### Records provided ###

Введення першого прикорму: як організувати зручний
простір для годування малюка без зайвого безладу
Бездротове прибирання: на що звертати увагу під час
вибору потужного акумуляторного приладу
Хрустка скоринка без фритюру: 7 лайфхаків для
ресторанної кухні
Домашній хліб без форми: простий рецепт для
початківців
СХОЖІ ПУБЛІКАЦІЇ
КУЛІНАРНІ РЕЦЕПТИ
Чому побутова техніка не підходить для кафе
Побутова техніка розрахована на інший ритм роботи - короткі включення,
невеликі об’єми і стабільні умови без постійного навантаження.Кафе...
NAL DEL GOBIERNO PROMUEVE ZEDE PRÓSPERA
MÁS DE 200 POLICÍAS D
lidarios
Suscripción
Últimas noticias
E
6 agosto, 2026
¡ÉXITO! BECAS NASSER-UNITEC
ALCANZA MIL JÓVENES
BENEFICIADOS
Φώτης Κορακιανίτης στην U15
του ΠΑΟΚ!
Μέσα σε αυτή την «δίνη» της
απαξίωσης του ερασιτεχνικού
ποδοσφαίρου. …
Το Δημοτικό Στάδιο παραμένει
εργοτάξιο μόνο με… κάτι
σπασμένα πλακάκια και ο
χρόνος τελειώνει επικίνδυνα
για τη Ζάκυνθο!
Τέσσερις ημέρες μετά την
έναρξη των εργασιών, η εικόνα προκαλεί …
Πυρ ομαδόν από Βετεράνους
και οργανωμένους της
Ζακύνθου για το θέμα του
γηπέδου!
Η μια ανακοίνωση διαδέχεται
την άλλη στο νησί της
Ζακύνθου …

###

#### What the task asks
Give every line of the listing again. Keep each one exact.

#### Task result
Введення першого прикорму: як організувати зручний
простір для годування малюка без зайвого безладу
Бездротове прибирання: на що звертати увагу під час
вибору потужного акумуляторного приладу
Хрустка скоринка без фритюру: 7 лайфхаків для
ресторанної кухні
Домашній хліб без форми: простий рецепт для
початківців
СХОЖІ ПУБЛІКАЦІЇ
КУЛІНАРНІ РЕЦЕПТИ
Чому побутова техніка не підходить для кафе
Побутова техніка розрахована на інший ритм роботи - короткі включення,
невеликі об’єми і стабільні умови без постійного навантаження.Кафе...
NAL DEL GOBIERNO PROMUEVE ZEDE PRÓSPERA
MÁS DE 200 POLICÍAS D
lidarios
Suscripción
Últimas noticias
E
6 agosto, 2026
¡ÉXITO! BECAS NASSER-UNITEC
ALCANZA MIL JÓVENES
BENEFICIADOS
Φώτης Κορακιανίτης στην U15
του ΠΑΟΚ!
Μέσα σε αυτή την «δίνη» της
απαξίωσης του ερασιτεχνικού
ποδοσφαίρου. …
Το Δημοτικό Στάδιο παραμένει
εργοτάξιο μόνο με… κάτι
σπασμένα πλακάκια και ο
χρόνος τελειώνει επικίνδυνα
για τη Ζάκυνθο!
Τέσσερις ημέρες μετά την
έναρξη των εργασιών, η εικόνα προκαλεί …
Πυρ ομαδόν από Βετεράνους
και οργανωμένους της
Ζακύνθου για το θέμα του
γηπέδου!
Η μια ανακοίνωση διαδέχεται
την άλλη στο νησί της
Ζακύνθου …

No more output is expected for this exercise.